ClassPass, the OG in this space, abandoned unlimited pricing back in 2016 after their own burn issues. They pivoted to credit-based pricing to manage usage and margins.

Looking back, 1Fit's international failures followed a clear pattern:

  • Russia (2022): Exited due to geopolitical situation

  • UK (2023): Lost ~$97,000 in under 6 months

  • Mexico (April 2025): Chaotic exit due to financial strain and security issues

  • Malaysia (June 2025): $1.5 million loss, formal liquidation.

Each failure should have been a learning opportunity, but instead, 1Fit kept doubling down on expansion without fixing their fundamental unit economics.

Why?

Mistake 2: Growth > Profits + Ethics

Customers and Partners Expressed Frustration Over Timing and Communication

Despite knowing the ship was sinking, they kept pushing for memberships. In June 2025, users paid up to RM3,500 for annual plans — days before shutting down.

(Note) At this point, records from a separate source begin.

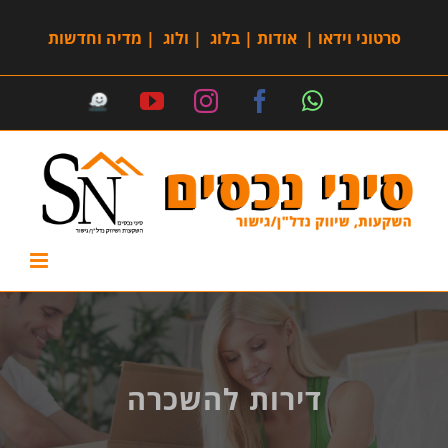
סרטוני וידאו
|
אודות
|
בלוג
|
ולוג
|
מדיה וחדשות
דירות להשכרה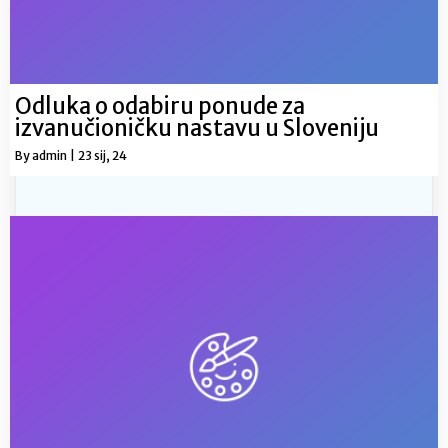
Odluka o odabiru ponude za
izvanučioničku nastavu u Sloveniju
By
admin
|
23
sij, 24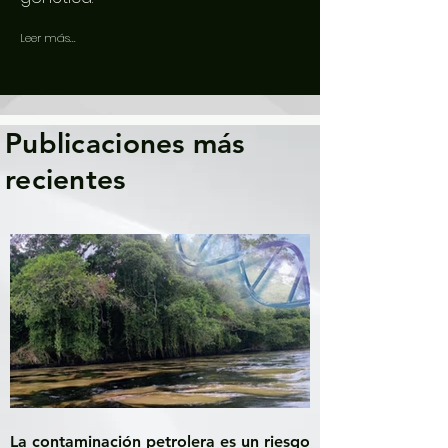
Leer más...
Publicaciones más
recientes
La contaminación petrolera es un riesgo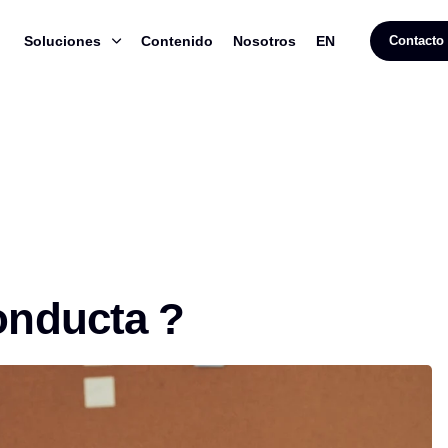
Soluciones
Contenido
Nosotros
EN
Contacto
onducta ?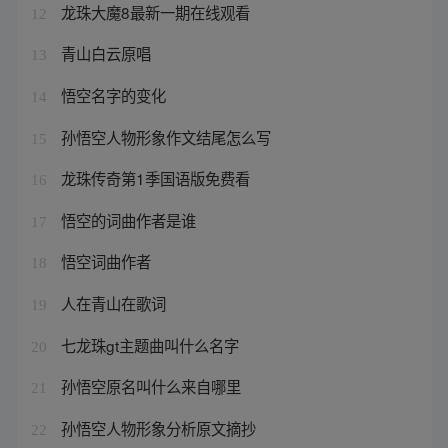
龙珠大魔8最新一期在线观看
12
青山白云原唱
13
悟空名字的变化
14
孙悟空人物形象作文结尾怎么写
15
龙珠传奇第1季国语版免费看
16
悟空的词曲作者是谁
17
悟空词曲作者
18
人在青山在歌词
19
七龙珠gt主题曲叫什么名字
20
孙悟空原名叫什么来自哪里
21
孙悟空人物形象分析原文摘抄
22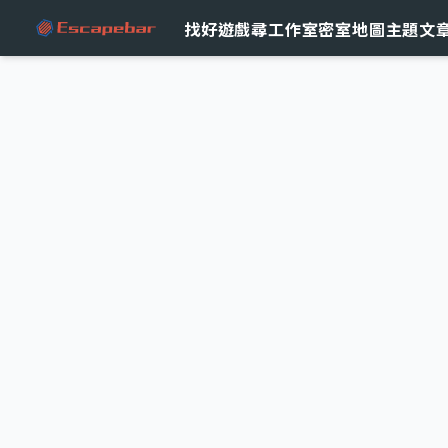
跳至主要內容
找好遊戲
尋工作室
密室地圖
主題文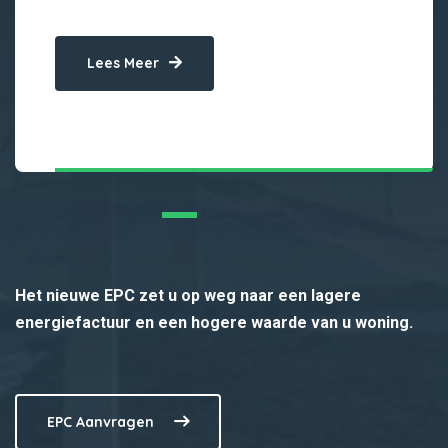
Lees Meer
Het nieuwe EPC zet u op weg naar een lagere
energiefactuur en een hogere waarde van u woning.
EPC Aanvragen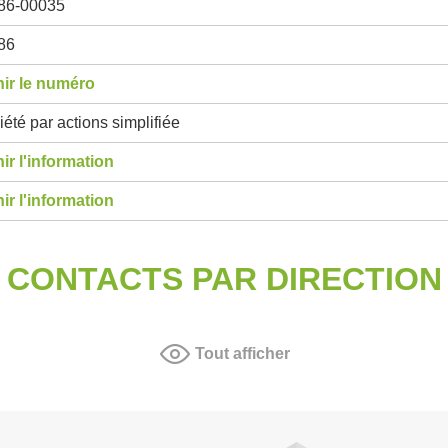
86-00035
86
ir le numéro
été par actions simplifiée
ir l'information
ir l'information
CONTACTS PAR DIRECTION
Tout afficher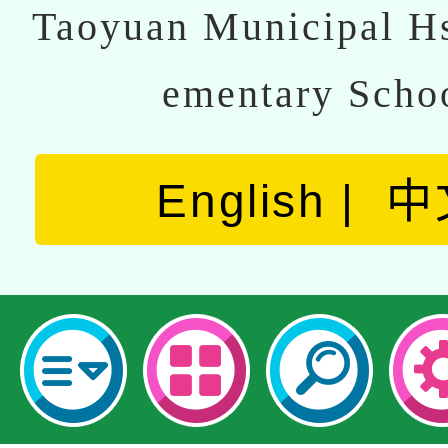
Taoyuan Municipal Hs
ementary Scho
English
中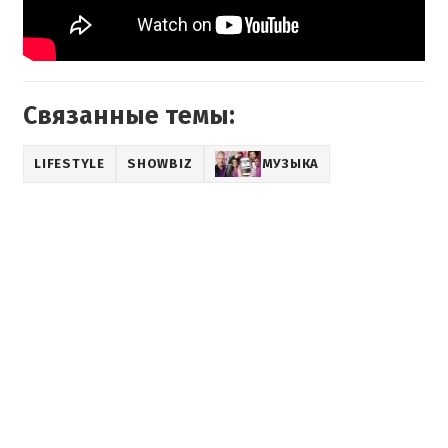
Связанные темы:
LIFESTYLE
SHOWBIZ
МУЗЫКА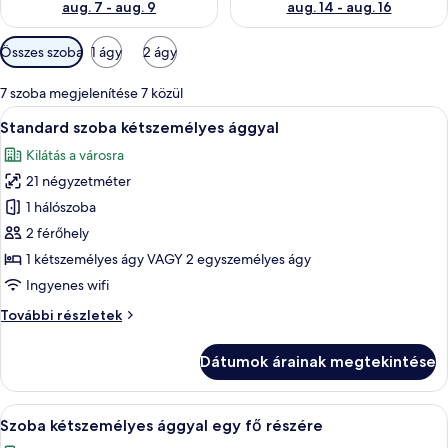
aug. 7 - aug. 9
aug. 14 - aug. 16
Szobákhoz
Összes szoba
1 ágy
2 ágy
rendelkezésre
álló
7 szoba megjelenítése 7 közül
szűrők
A
Egy modern szállodai szoba, amelyben e
4
Standard szoba kétszemélyes ággyal
következő
Kilátás a városra
szoba
21 négyzetméter
összes
képének
1 hálószoba
megtekintése:
2 férőhely
Standard
1 kétszemélyes ágy VAGY 2 egyszemélyes ágy
szoba
Ingyenes wifi
kétszemélyes
Standard
További részletek
ággyal
szoba
kétszemélyes
Dátumok árainak megtekintése
ággyal
további
részletei
A
Egy modern szállodai szoba, amelyben e
4
Szoba kétszemélyes ággyal egy fő részére
következő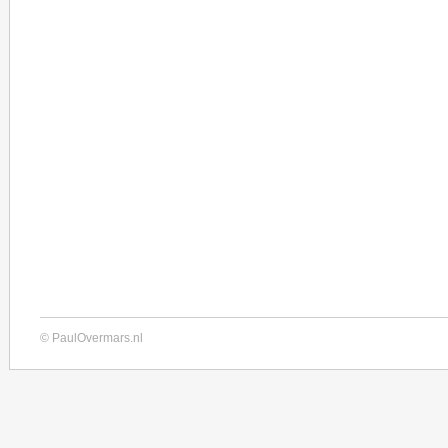
© PaulOvermars.nl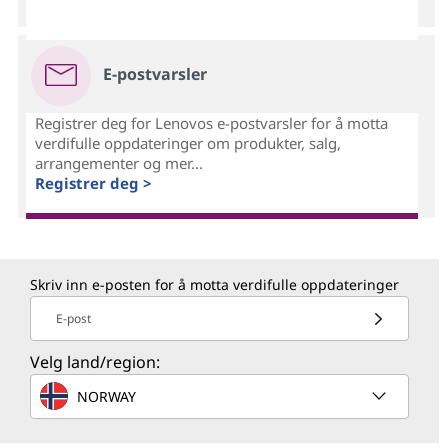
E-postvarsler
Registrer deg for Lenovos e-postvarsler for å motta
verdifulle oppdateringer om produkter, salg,
arrangementer og mer...
Registrer deg >
Skriv inn e-posten for å motta verdifulle oppdateringer
E-post
Velg land/region:
NORWAY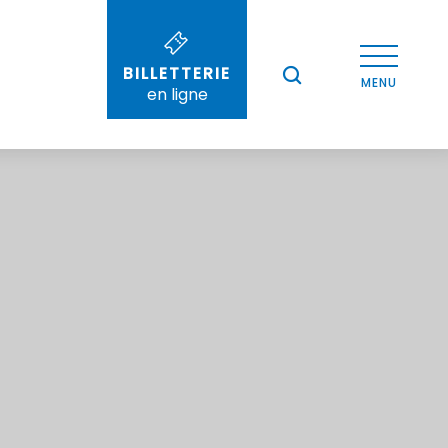
BILLETTERIE
--°
MENU
en ligne
Recherche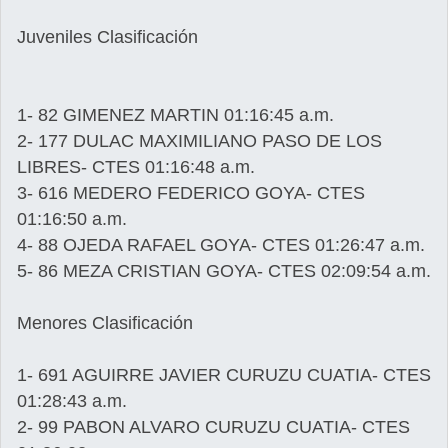
Juveniles Clasificación
1- 82 GIMENEZ MARTIN 01:16:45 a.m.
2- 177 DULAC MAXIMILIANO PASO DE LOS
LIBRES- CTES 01:16:48 a.m.
3- 616 MEDERO FEDERICO GOYA- CTES
01:16:50 a.m.
4- 88 OJEDA RAFAEL GOYA- CTES 01:26:47 a.m.
5- 86 MEZA CRISTIAN GOYA- CTES 02:09:54 a.m.
Menores Clasificación
1- 691 AGUIRRE JAVIER CURUZU CUATIA- CTES
01:28:43 a.m.
2- 99 PABON ALVARO CURUZU CUATIA- CTES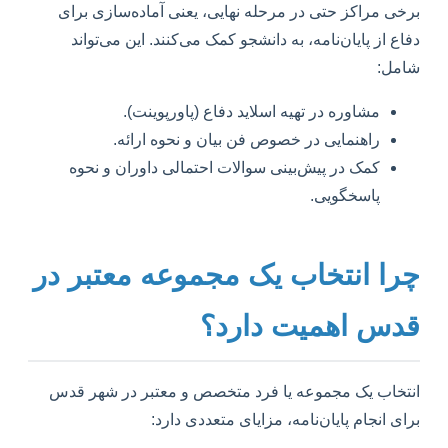
برخی مراکز حتی در مرحله نهایی، یعنی آماده‌سازی برای
دفاع از پایان‌نامه، به دانشجو کمک می‌کنند. این می‌تواند
شامل:
مشاوره در تهیه اسلاید دفاع (پاورپوینت).
راهنمایی در خصوص فن بیان و نحوه ارائه.
کمک در پیش‌بینی سوالات احتمالی داوران و نحوه
پاسخگویی.
چرا انتخاب یک مجموعه معتبر در
قدس اهمیت دارد؟
انتخاب یک مجموعه یا فرد متخصص و معتبر در شهر قدس
برای انجام پایان‌نامه، مزایای متعددی دارد: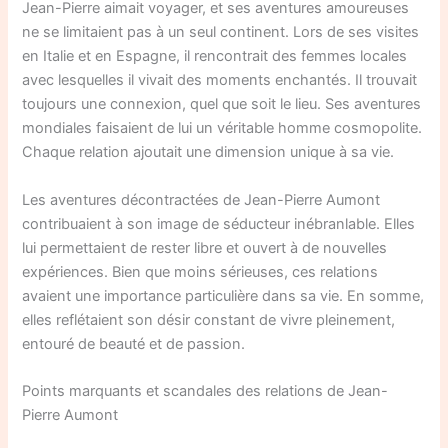
Jean-Pierre aimait voyager, et ses aventures amoureuses
ne se limitaient pas à un seul continent. Lors de ses visites
en Italie et en Espagne, il rencontrait des femmes locales
avec lesquelles il vivait des moments enchantés. Il trouvait
toujours une connexion, quel que soit le lieu. Ses aventures
mondiales faisaient de lui un véritable homme cosmopolite.
Chaque relation ajoutait une dimension unique à sa vie.
Les aventures décontractées de Jean-Pierre Aumont
contribuaient à son image de séducteur inébranlable. Elles
lui permettaient de rester libre et ouvert à de nouvelles
expériences. Bien que moins sérieuses, ces relations
avaient une importance particulière dans sa vie. En somme,
elles reflétaient son désir constant de vivre pleinement,
entouré de beauté et de passion.
Points marquants et scandales des relations de Jean-
Pierre Aumont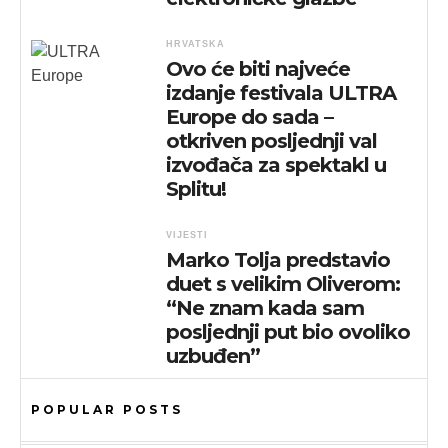
HRVATSKA
Ovo će biti najveće
izdanje festivala ULTRA
Europe do sada –
otkriven posljednji val
izvođača za spektakl u
Splitu!
VIJESTI
Marko Tolja predstavio
duet s velikim Oliverom:
“Ne znam kada sam
posljednji put bio ovoliko
uzbuđen”
POPULAR POSTS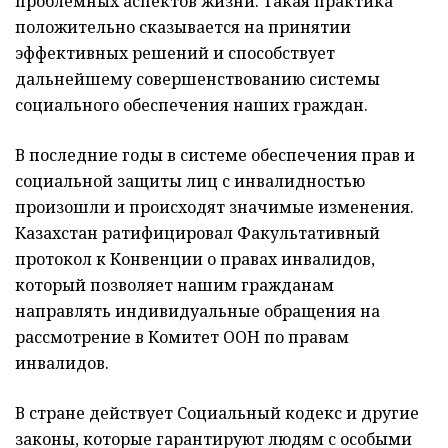
проблемных аспектов жизни. Такая практика
положительно сказывается на принятии
эффективных решений и способствует
дальнейшему совершенствованию системы
социального обеспечения наших граждан.
В последние годы в системе обеспечения прав и
социальной защиты лиц с инвалидностью
произошли и происходят значимые изменения.
Казахстан ратифицировал Факультативный
протокол к Конвенции о правах инвалидов,
который позволяет нашим гражданам
направлять индивидуальные обращения на
рассмотрение в Комитет ООН по правам
инвалидов.
В стране действует Социальный кодекс и другие
законы, которые гарантируют людям с особыми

Employees and gym partners were blindsided. Staff lost jobs overnight. Studios chased unpaid invoices.

🤯 You know what’s even crazier?

1Fit used the same trick to exit other regions:

The process of leaving the country isn’t new for us. We have gone through this in other regions, and occasionally we proceed step by step in a controlled manner

— shared by Murat during his interview with Digitalbusiness.kz 

So it seems like this wasn’t something new to 1Fit. Was it accidental in Malaysia? I’m not sure.

But one thing is for sure…

🤝🏻 1Fit was laser‑focused on skyrocketing user numbers — every town, every city, every continent — so long as the sign‑up counter kept climbing. But in that rush, they sidelined two non‑negotiables — making money and doing right by partners and customers.

  • Unsustainable burn for vanity metrics

    • They poured millions into discounts, referral kickbacks, splashy ads — anything to boost the “hockey stick” growth curve — even when unit economics didn’t support it.

  • Ethical shortcuts backfired

    • When cash ran low, refunds stalled, studios went unpaid, and user credits vanished. People who paid their hard‑earned salary in advance found themselves locked out with no recourse. That betrayal hurt brand goodwill far more than any marketing spend could repair.

  • Lesson in trust

    • Growth built on shaky ethics is like building on quicksand — eventually it collapses, dragging your reputation (and your runway) down with it.

🧠 3 Lessons Learned

Lesson 1: Price for real human behaviour

1Fit’s "unlimited classes for flat fee" model was financial suicide.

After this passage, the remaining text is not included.